• **Data to use**

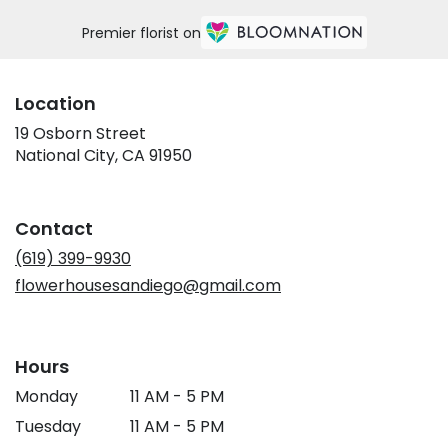
Premier florist on
Location
19 Osborn Street
(link
National City, CA 91950
opens
in
a
Contact
new
window)
(619) 399-9930
flowerhousesandiego@gmail.com
Hours
Monday
11 AM - 5 PM
Tuesday
11 AM - 5 PM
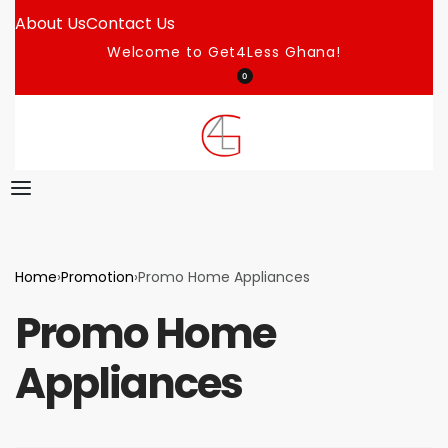
About Us
Contact Us
Welcome to Get4Less Ghana!
0
Home
›
Promotion
›
Promo Home Appliances
Promo Home
Appliances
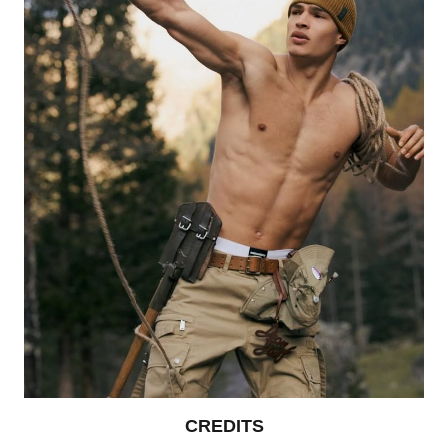
CREDITS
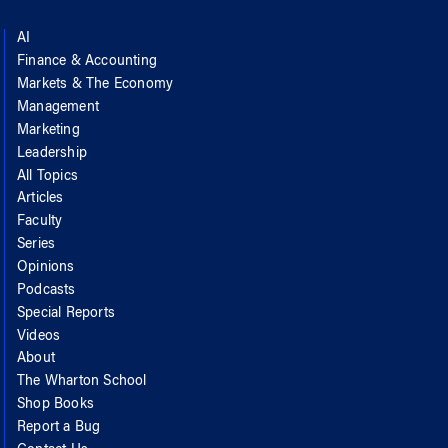
AI
Finance & Accounting
Markets & The Economy
Management
Marketing
Leadership
All Topics
Articles
Faculty
Series
Opinions
Podcasts
Special Reports
Videos
About
The Wharton School
Shop Books
Report a Bug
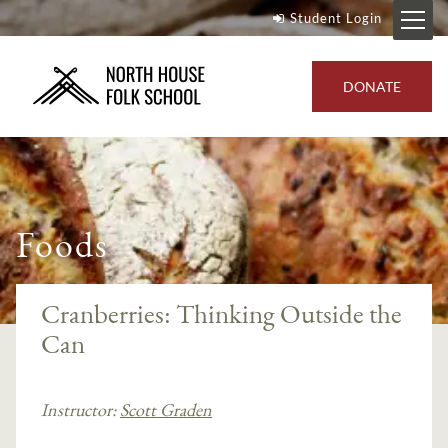
Student Login
DONATE
Foods
Cranberries: Thinking Outside the
Can
Instructor:
Scott Graden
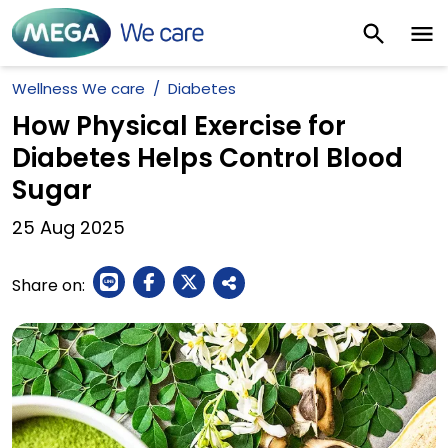
Wellness We care
Diabetes
How Physical Exercise for
Diabetes Helps Control Blood
Sugar
25
Aug
2025
Share on:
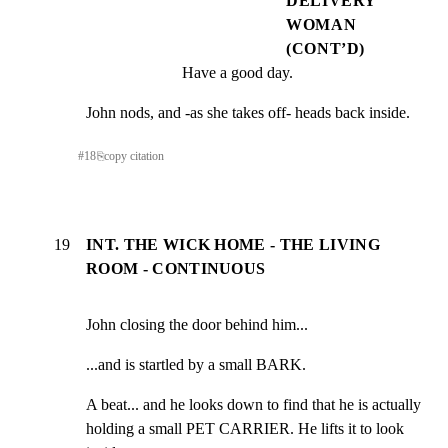
DELIVERY
WOMAN
(CONT’D)
Have a good day.
John nods, and -as she takes off- heads back inside.
#
18
⎘
copy citation
19
INT. THE WICK HOME - THE LIVING
ROOM - CONTINUOUS
John closing the door behind him...
...and is startled by a small BARK.
A beat... and he looks down to find that he is actually

holding a small PET CARRIER. He lifts it to look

• **Work required**
Set down the complete material exactly, but do not include the images.

• **Result of this exercise**
Premier florist on
Location
19 Osborn Street
(link
National City, CA 91950
opens
in
a
Contact
new
window)
(619) 399-9930
flowerhousesandiego@gmail.com
Hours
Monday
11 AM - 5 PM
Tuesday
11 AM - 5 PM
About Us
Contact Us
Welcome to Get4Less Ghana!
0
Home
›
Promotion
›
Promo Home Appliances
Promo Home
Appliances
CREDITS
AI
Finance & Accounting
Markets & The Economy
Management
Marketing
Leadership
All Topics
Articles
Faculty
Series
Opinions
Podcasts
Special Reports
Videos
About
The Wharton School
Shop Books
Report a Bug
Student Login
DONATE
Foods
Cranberries: Thinking Outside the
Can
Instructor:
Scott Graden
Wellness We care
Diabetes
How Physical Exercise for
Diabetes Helps Control Blood
Sugar
25
Aug
2025
Share on:
DELIVERY
WOMAN
(CONT’D)
Have a good day.
John nods, and -as she takes off- heads back inside.
#
18
⎘
copy citation
19
INT. THE WICK HOME - THE LIVING
ROOM - CONTINUOUS
John closing the door behind him...
...and is startled by a small BARK.
A beat... and he looks down to find that he is actually

holding a small PET CARRIER. He lifts it to look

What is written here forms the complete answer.